Transcribed page contents:
Start of Block
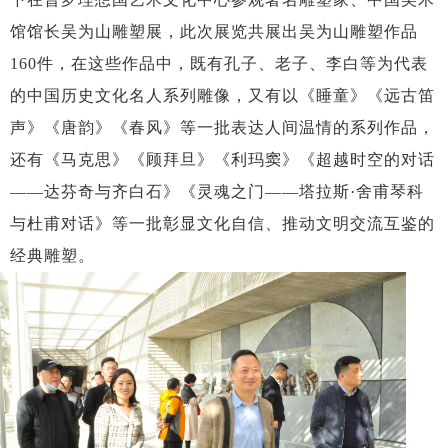
馆馆长吴为山雕塑展，此次展览共展出吴为山雕塑作品
160件，在这些作品中，既有孔子、老子、李白等为代表
的中国历史文化名人系列雕像，又有以《睡童》《远古笛
声》《唐韵》《春风》等一批表达人间温情的系列作品，
还有《马克思》《顾拜旦》《利玛窦》《超越时空的对话
——达芬奇与齐白石》《灵魂之门——塔拉斯·舍甫琴科
与杜甫对话》等一批彰显文化自信、推动文明交流互鉴的
经典雕塑。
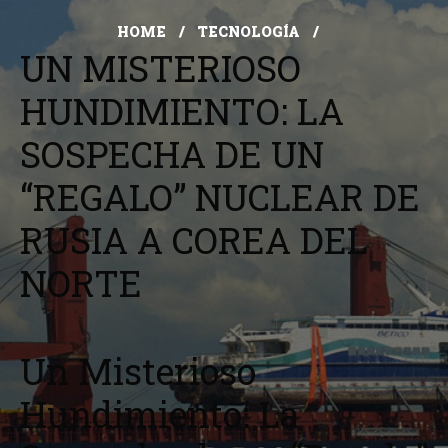
HOME
TECNOLOGÍA
UN MISTERIOSO
HUNDIMIENTO: LA
SOSPECHA DE UN
“REGALO” NUCLEAR DE
RUSIA A COREA DEL
NORTE
Un Misterioso
Hundimiento: La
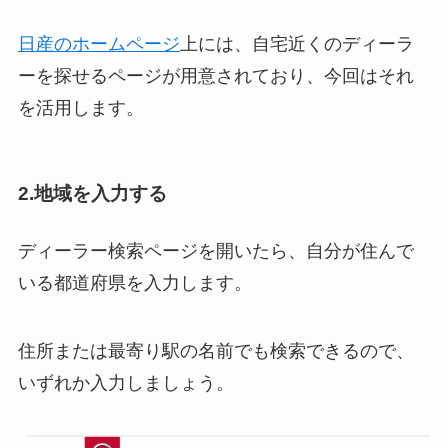
日産のホームページ
上には、自宅近くのディーラ
ーを探せるページが用意されており、今回はそれ
を活用します。
2.地域を入力する
ディーラー検索ページを開いたら、自分が住んで
いる都道府県を入力します。
住所または最寄り駅の名前でも検索できるので、
いずれか入力しましょう。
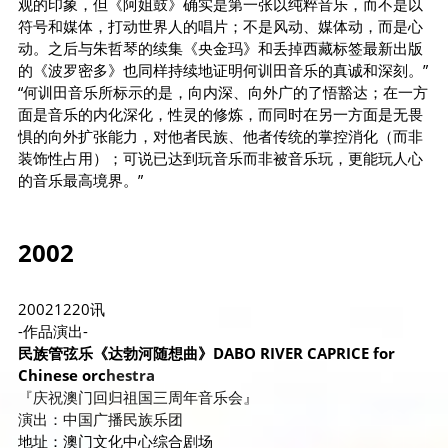
观的印象，但《阿姐鼓》确实是第一张以纯粹音乐，而不是以
符号和媒体，打动世界人的唱片；不是风动、媒体动，而是心
动。之后与朱哲琴的续集《央金玛》和丢掉西藏标签最新出版
的《波罗密多》也同样持续地证明何训田音乐的真诚和深刻。”
“何训田音乐所标示的是，向内深、向外广的了悟豁达；在一方
面是音乐的内化深化，性灵的修炼，而同时在另一方面是无畏
惧的向外扩张能力，对他者民族、他者传统的掌控消化（而非
装饰性占用）；可说已达到玩音乐而非被音乐玩，更能玩人心
的音乐最高境界。”
2002
20021220讯
-作品演出-
民族管弦乐《达勃河随想曲》DABO RIVER CAPRICE for 
Chinese orc
hestra
『庆祝
澳门回归祖国三周年音乐会』
演出：中国广播民族乐团
地址：澳门文化中心综合剧场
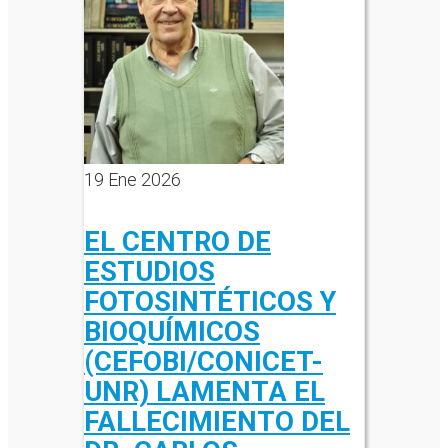
19
Ene 2026
EL CENTRO DE
ESTUDIOS
FOTOSINTÉTICOS Y
BIOQUÍMICOS
(CEFOBI/CONICET-
UNR) LAMENTA EL
FALLECIMIENTO DEL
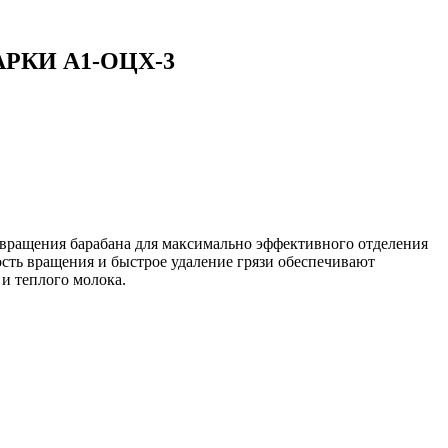
КИ А1-ОЦХ-3
вращения барабана для максимально эффективного отделения
рость вращения и быстрое удаление грязи обеспечивают
и теплого молока.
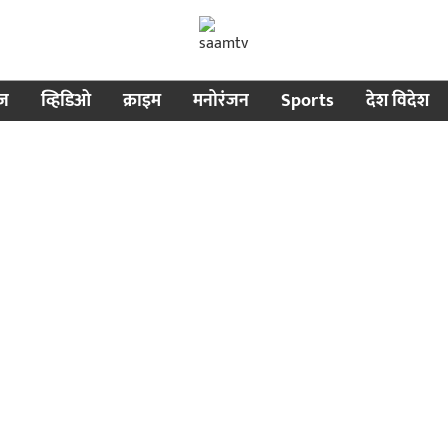
ीज
व्हिडिओ
क्राइम
मनोरंजन
Sports
देश विदेश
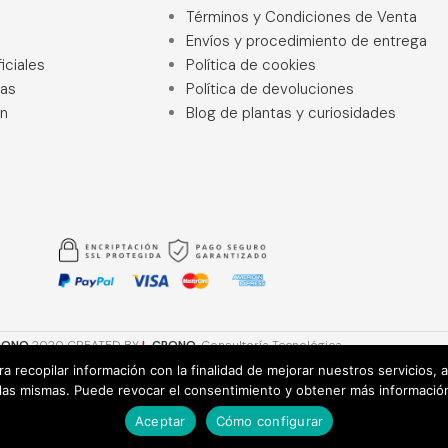
Términos y Condiciones de Venta
Envíos y procedimiento de entrega
iciales
Política de cookies
ras
Política de devoluciones
ón
Blog de plantas y curiosidades
RONO
2020 CREATED BY
I
-CRONO
. Consultoría Tecnológica.
ara recopilar información con la finalidad de mejorar nuestros servicios,
 las mismas. Puede revocar el consentimiento y obtener más informació
Aceptar
Cómo configurar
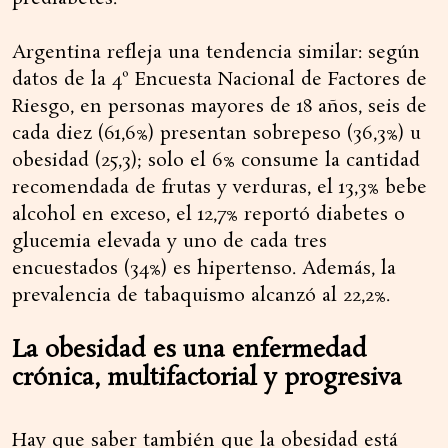
Argentina refleja una tendencia similar: según
datos de la 4º Encuesta Nacional de Factores de
Riesgo, en personas mayores de 18 años, seis de
cada diez (61,6%) presentan sobrepeso (36,3%) u
obesidad (25,3); solo el 6% consume la cantidad
recomendada de frutas y verduras, el 13,3% bebe
alcohol en exceso, el 12,7% reportó diabetes o
glucemia elevada y uno de cada tres
encuestados (34%) es hipertenso. Además, la
prevalencia de tabaquismo alcanzó al 22,2%.
La obesidad es una enfermedad
crónica, multifactorial y progresiva
Hay que saber también que la obesidad está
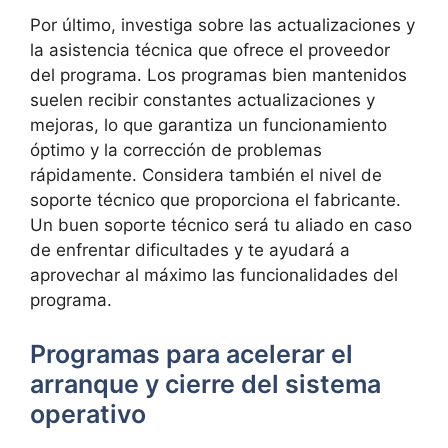
Por último, investiga ⁤sobre las actualizaciones ‍y
la asistencia técnica ⁢que ofrece el proveedor
del ​programa. Los programas bien mantenidos
suelen ⁣recibir constantes actualizaciones y⁤
mejoras, lo que garantiza​ un funcionamiento
⁢óptimo ‌y la corrección de‍ problemas
⁢rápidamente. Considera también⁤ el nivel ⁣de
soporte técnico ‌que proporciona el fabricante.
Un buen soporte técnico será tu⁤ aliado en caso
de enfrentar dificultades y te ayudará a
aprovechar ‌al máximo las‌ funcionalidades ⁤del
programa.
Programas para acelerar el
arranque y cierre del sistema
operativo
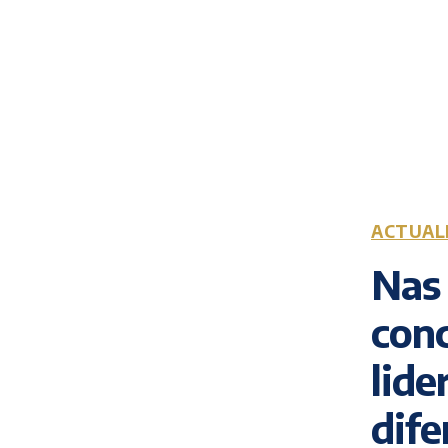
ACTUAL
Nas 
conc
lide
dife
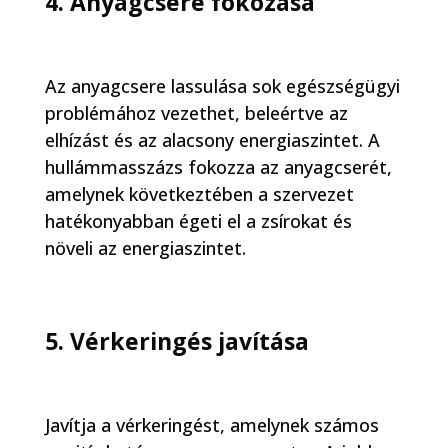
4. Anyagcsere fokozása
Az anyagcsere lassulása sok egészségügyi
problémához vezethet, beleértve az
elhízást és az alacsony energiaszintet. A
hullámmasszázs fokozza az anyagcserét,
amelynek következtében a szervezet
hatékonyabban égeti el a zsírokat és
növeli az energiaszintet.
5. Vérkeringés javítása
Javítja a vérkeringést, amelynek számos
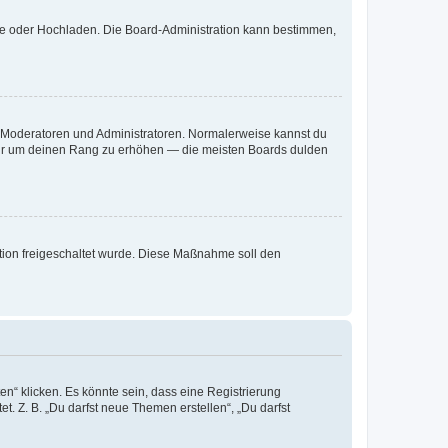
ote oder Hochladen. Die Board-Administration kann bestimmen,
ie Moderatoren und Administratoren. Normalerweise kannst du
, nur um deinen Rang zu erhöhen — die meisten Boards dulden
ration freigeschaltet wurde. Diese Maßnahme soll den
n“ klicken. Es könnte sein, dass eine Registrierung
t. Z. B. „Du darfst neue Themen erstellen“, „Du darfst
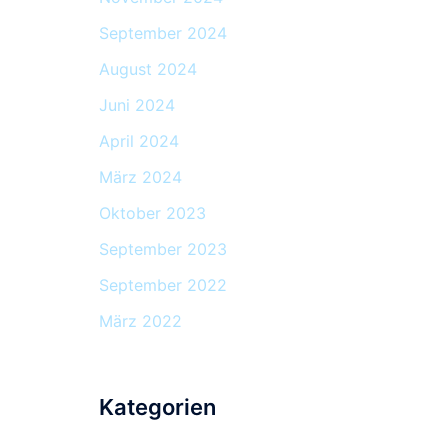
September 2024
August 2024
Juni 2024
April 2024
März 2024
Oktober 2023
September 2023
September 2022
März 2022
Kategorien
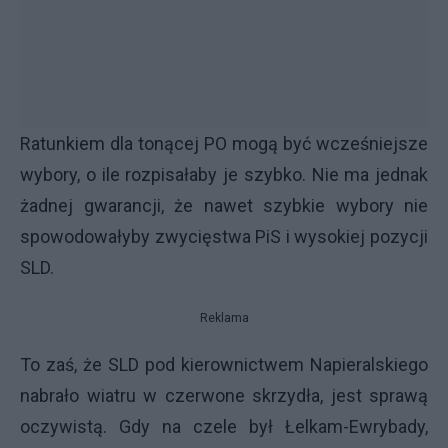
Ratunkiem dla tonącej PO mogą być wcześniejsze
wybory, o ile rozpisałaby je szybko. Nie ma jednak
żadnej gwarancji, że nawet szybkie wybory nie
spowodowałyby zwycięstwa PiS i wysokiej pozycji
SLD.
Reklama
To zaś, że SLD pod kierownictwem Napieralskiego
nabrało wiatru w czerwone skrzydła, jest sprawą
oczywistą. Gdy na czele był Łelkam-Ewrybady,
End of Block
• Task requirements: Print out the entries above word for word from the first line to the line containing "动。之后与朱哲琴的续集《央金玛》和丢掉西藏标签最新出版", both included, omitting the pictures.

• Solution to this exercise:
馆馆长吴为山雕塑展，此次展览共展出吴为山雕塑作品
160件，在这些作品中，既有孔子、老子、李白等为代表
的中国历史文化名人系列雕像，又有以《睡童》《远古笛
声》《唐韵》《春风》等一批表达人间温情的系列作品，
还有《马克思》《顾拜旦》《利玛窦》《超越时空的对话
——达芬奇与齐白石》《灵魂之门——塔拉斯·舍甫琴科
与杜甫对话》等一批彰显文化自信、推动文明交流互鉴的
经典雕塑。
HOME
TECNOLOGÍA
UN MISTERIOSO
HUNDIMIENTO: LA
SOSPECHA DE UN
“REGALO” NUCLEAR DE
RUSIA A COREA DEL
NORTE
Un Misterioso
Hundimiento: La
日産のホームページ
上には、自宅近くのディーラ
ーを探せるページが用意されており、今回はそれ
を活用します。
2.地域を入力する
ディーラー検索ページを開いたら、自分が住んで
いる都道府県を入力します。
住所または最寄り駅の名前でも検索できるので、
いずれか入力しましょう。
观的印象，但《阿姐鼓》确实是第一张以纯粹音乐，而不是以
符号和媒体，打动世界人的唱片；不是风动、媒体动，而是心
动。之后与朱哲琴的续集《央金玛》和丢掉西藏标签最新出版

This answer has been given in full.